Following a dramatic day of testimony during which Kyle Rittenhouse—the Illinois teen accused of murdering two people and wounding a third during a violent demonstration in Kenosha, Wisconsin in August 2020—testified, Judge Bruce Schroeder suggested the trial could wrap up “by early next week,” as noted by CNN.
Thursday’s witnesses included Dr. John Black, described by Fox News as a “self-defense expert” who described video footage that is part of the evidence. Black was brought in by the defense and was expected to return to the stand later.
He was followed to the stand by Kenosha Officer Brittni Bray, who briefly described the function of an AR-15 semi-auto rifle.
The defense then called Frank “Drew” Hernandez, a self-described “professional commentator” who was an eyewitness to the events of Aug. 25, 2020 and had been recording what he saw with a body camera and cell phone. Prosecutor Thomas Binger raised an issue about a combination of videos from both the body cam and cell phone, which was delivered to the prosecution and defense by an attorney, in an effort to demonstrate what Binger suggested was bias.
But the testimony by Rittenhouse was the centerpiece of the week so far.

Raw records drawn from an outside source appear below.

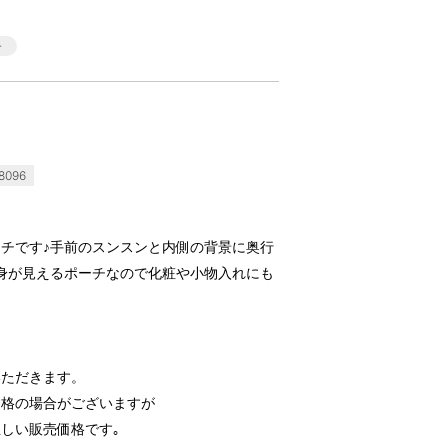
8096
チです♪手前のスンスンと内側の背景に奥行
身が見えるポーチなので化粧や小物入れにも
いただきます。
価格の場合がございますが
しい販売価格です｡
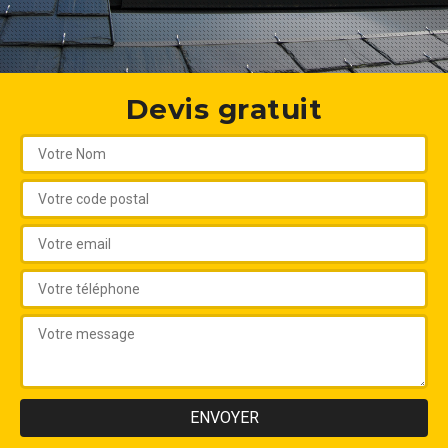
Devis gratuit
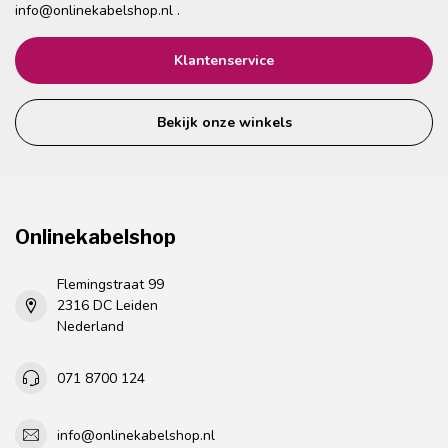
info@onlinekabelshop.nl
.
Klantenservice
Bekijk onze winkels
Onlinekabelshop
Flemingstraat 99
2316 DC Leiden
Nederland
071 8700 124
info@onlinekabelshop.nl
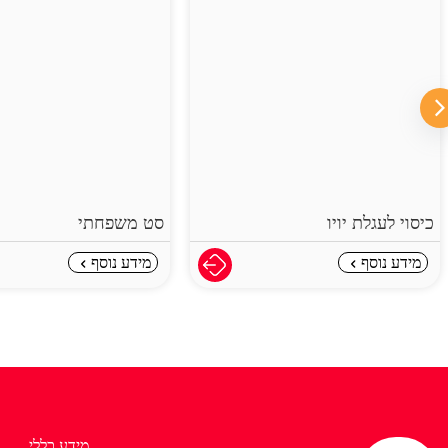
סט משפחתי
סט פיג'מות
₪
14
מידע נוסף
מידע נוסף
מידע כללי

He broke down once on the stand during questioning by his defense attorney, but it was while Binger was cross-examining Rittenhouse that Judge Schroeder sent the jury out and delivered a blistering admonishment to the prosecutor for making an issue of the defendant’s initial exercise of his 5th Amendment right to remain silent when he was interviewed by Kenosha police.

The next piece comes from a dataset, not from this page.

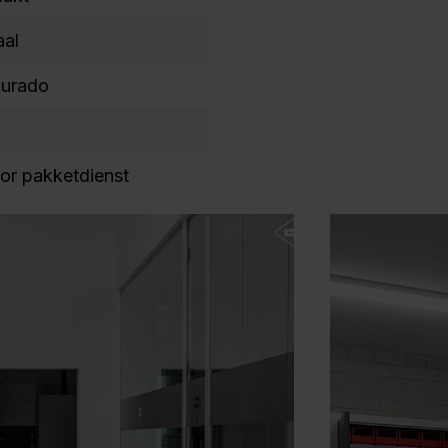
aal
urado
or pakketdienst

Rittenhouse’s defense team moved for a mistrial with prejudice, which would preclude charges from being re-filed. The judge said he would take the motion under advisement.
Rittenhouse, who was 17 at the time, asserted he feared for his life from the protesters. He said he had been threatened, and videos of that night’s events show him being attacked by an individual wielding a skateboard, another man kicking him and a third individual aiming a gun at his head at almost point-blank range. Those individuals were later identified as Anthony Huber, Joseph Rosenbaum and Gaige Grosskreutz, respectively. Huber and Rosenbaum were killed and Grosskreutz was wounded in the arm.
Rittenhouse told the court he had been threatened with death twice by Rosenbaum. He said Huber struck him with a skateboard.
Under Wisconsin self-defense law, “A person is privileged to threaten or intentionally use force against another for the purpose of preventing or terminating what the person reasonably believes to be an unlawful interference with his or her person by such other person. The actor may intentionally use only such force or threat thereof as the actor reasonably believes is necessary to prevent or terminate the interference. The actor may not intentionally use force which is intended or likely to cause death or great bodily harm unless the actor reasonably believes that such force is necessary to prevent imminent death or great bodily harm to himself or herself.”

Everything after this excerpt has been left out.